During the meeting Mr. Friedrich C. Pelser and Ms. Arimi Barbra were re-elected as Directors
Mr. Pelser is a Chartered Accountant with over 19 years’ work experience and is currently working as an Investment Director with Arise B.V. He holds both a Bachelor and an Honours degree in Accounting Science from the University of South Africa. He has extensive experience in African financial institutions, Investment Banking and Private Equity which brings valuable insights to the board. His appointment demonstrates the continued commitment from Arise B.V. to dfcu’s growth and success.

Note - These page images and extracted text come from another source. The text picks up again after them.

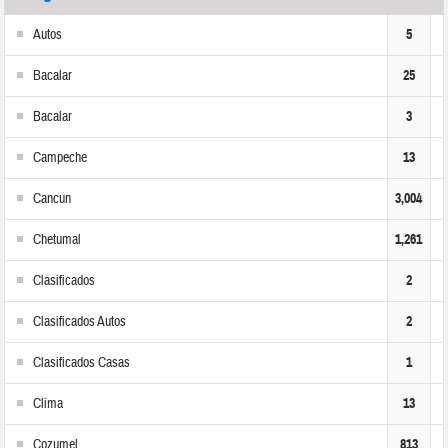
Autos
5
Bacalar
25
Bacalar
3
Campeche
13
Cancun
3,004
Chetumal
1,261
Clasificados
2
Clasificados Autos
2
Clasificados Casas
1
Clima
13
Cozumel
813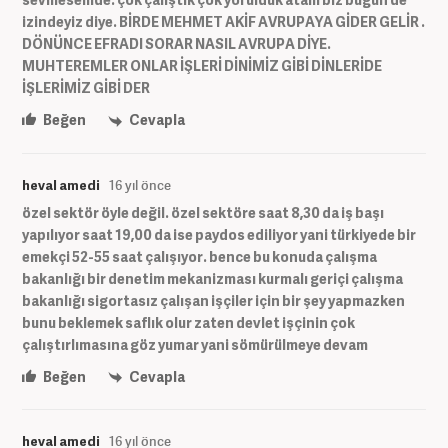
izindeyiz diye. BİRDE MEHMET AKİF AVRUPAYA GİDER GELİR .
DÖNÜNCE EFRADI SORAR NASIL AVRUPA DİYE.
MUHTEREMLER ONLAR İŞLERİ DİNİMİZ GİBİ DİNLERİDE
İŞLERİMİZ GİBİ DER
Beğen
Cevapla
heval amedi
16 yıl önce
özel sektör öyle değil. özel sektöre saat 8,30 da iş başı
yapılıyor saat 19,00 da ise paydos ediliyor yani türkiyede bir
emekçi 52-55 saat çalışıyor. bence bu konuda çalışma
bakanlığı bir denetim mekanizması kurmalı geriçi çalışma
bakanlığı sigortasız çalışan işçiler için bir şey yapmazken
bunu beklemek saflık olur zaten devlet işçinin çok
çalıştırlımasına göz yumar yani sömürülmeye devam
Beğen
Cevapla
heval amedi
16 yıl önce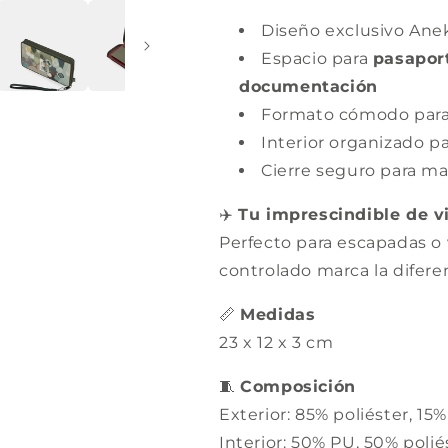
Diseño exclusivo Ane
Espacio para
pasaport
documentación
Formato cómodo para
Interior organizado par
Cierre seguro para ma
✈️
Tu imprescindible de v
Perfecto para escapadas o 
controlado marca la diferen
📏
Medidas
23 x 12 x 3 cm
🧵
Composición
Exterior: 85% poliéster, 15
Interior: 50% PU, 50% polié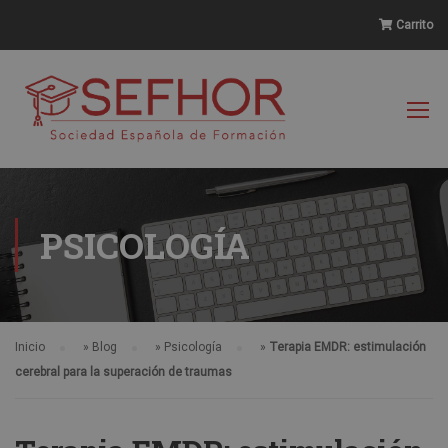
Carrito
PSICOLOGÍA
Inicio
»
Blog
»
Psicología
»
Terapia EMDR: estimulación
cerebral para la superación de traumas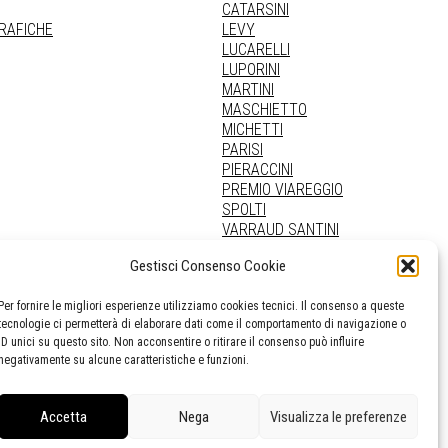
CATARSINI
GRAFICHE
LEVY
LUCARELLI
LUPORINI
MARTINI
MASCHIETTO
MICHETTI
PARISI
PIERACCINI
PREMIO VIAREGGIO
SPOLTI
VARRAUD SANTINI
PROVENIENZE VARIE
Gestisci Consenso Cookie
Per fornire le migliori esperienze utilizziamo cookies tecnici. Il consenso a queste
tecnologie ci permetterà di elaborare dati come il comportamento di navigazione o
ID unici su questo sito. Non acconsentire o ritirare il consenso può influire
negativamente su alcune caratteristiche e funzioni.
Accetta
Nega
Visualizza le preferenze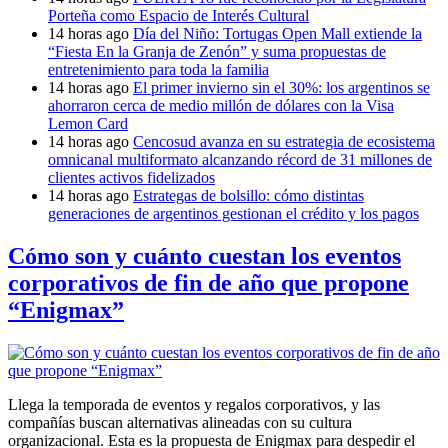
Porteña como Espacio de Interés Cultural
14 horas ago
Día del Niño: Tortugas Open Mall extiende la
“Fiesta En la Granja de Zenón” y suma propuestas de
entretenimiento para toda la familia
14 horas ago
El primer invierno sin el 30%: los argentinos se
ahorraron cerca de medio millón de dólares con la Visa
Lemon Card
14 horas ago
Cencosud avanza en su estrategia de ecosistema
omnicanal multiformato alcanzando récord de 31 millones de
clientes activos fidelizados
14 horas ago
Estrategas de bolsillo: cómo distintas
generaciones de argentinos gestionan el crédito y los pagos
Cómo son y cuánto cuestan los eventos
corporativos de fin de año que propone
“Enigmax”
Llega la temporada de eventos y regalos corporativos, y las
compañías buscan alternativas alineadas con su cultura
organizacional. Esta es la propuesta de Enigmax para despedir el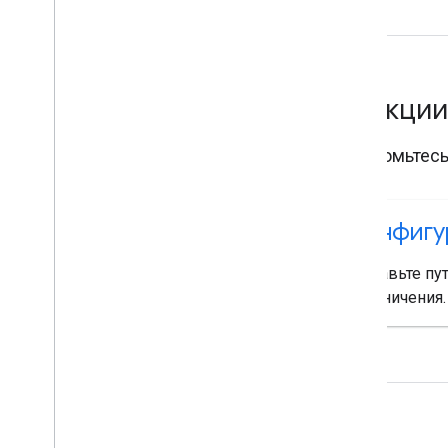
Функци
Ознакомьтесь
Конфигу
Добавьте пу
ограничения.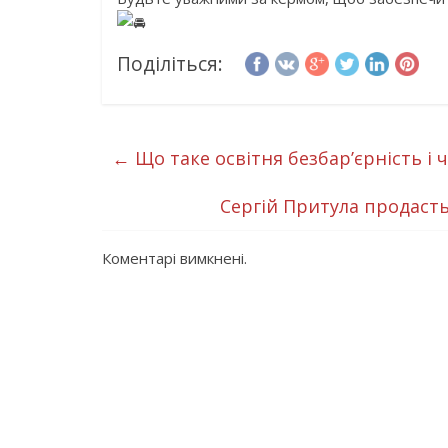
Поділіться:
←
Що таке освітня безбар’єрність і 
Сергій Притула продаст
Коментарі вимкнені.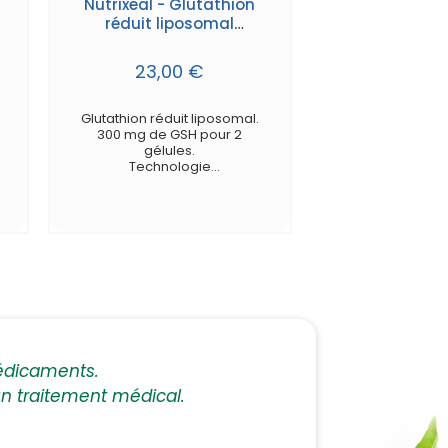
Nutrixeal - Glutathion
réduit liposomal
ZetaGreen - gélules
23,00 €
Glutathion réduit liposomal.
300 mg de GSH pour 2
gélules.
Technologie
d'encapsulation liposomale
ZetaGreen.
édicaments.
 un traitement médical.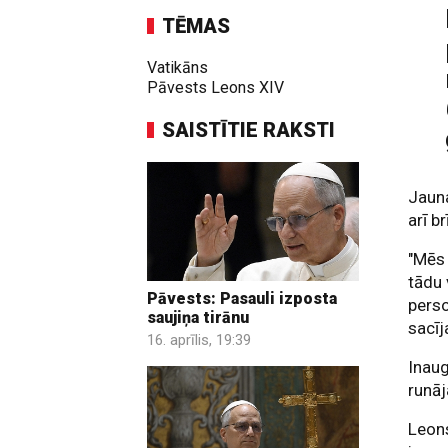
TĒMAS
Vatikāns
Pāvests Leons XIV
SAISTĪTIE RAKSTI
Jauna
arī b
"Mēs 
tādu 
Pāvests: Pasauli izposta
perso
saujiņa tirānu
sacīj
16. aprīlis, 19:39
Inaug
runāj
Leons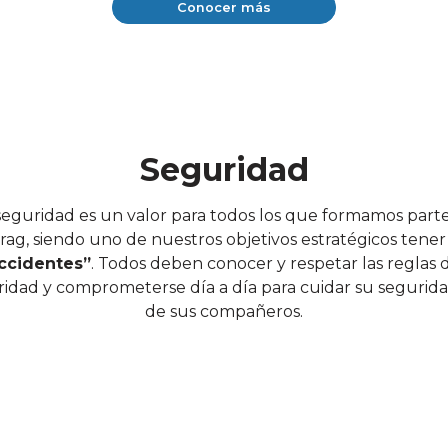
Conocer más
Seguridad
seguridad es un valor para todos los que formamos part
rag, siendo uno de nuestros objetivos estratégicos tene
ccidentes”
. Todos deben conocer y respetar las reglas 
idad y comprometerse día a día para cuidar su segurida
de sus compañeros.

Ms. Arimi is the Head of Marketing and Communications at the National Social Security Fund (NSSF) and is a member of the Board of Directors of the CEO Apprenticeship Program Alumni Association.
She is a seasoned Marketing Professional, Associate of the Chartered Institute of Marketing (CIM) and a Member of the Chartered Institute of Public Relations (CIPR). She has extensive experience in the areas of governance, communication, product development and strategy which she brings to the Board.